* _DATA_
Start of Block

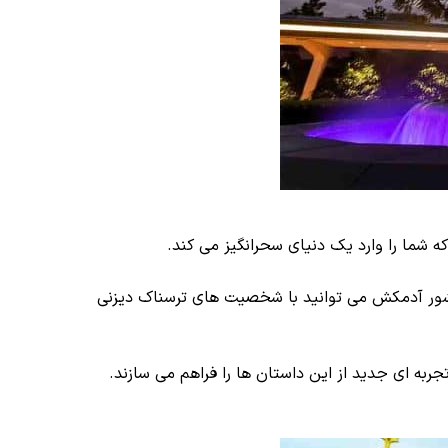
شما را وارد یک دنیای سحرانگیز می کند.
شور آدمکش می توانید با شخصیت های ترسناک دیزنی
ه ای جدید از این داستان ها را فراهم می سازند.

End of Block

* _TRY IT_
Copy the lines above exactly. Do not include pictures.

* _FINAL ANSWER_
شما را وارد یک دنیای سحرانگیز می کند.
شور آدمکش می توانید با شخصیت های ترسناک دیزنی
ه ای جدید از این داستان ها را فراهم می سازند.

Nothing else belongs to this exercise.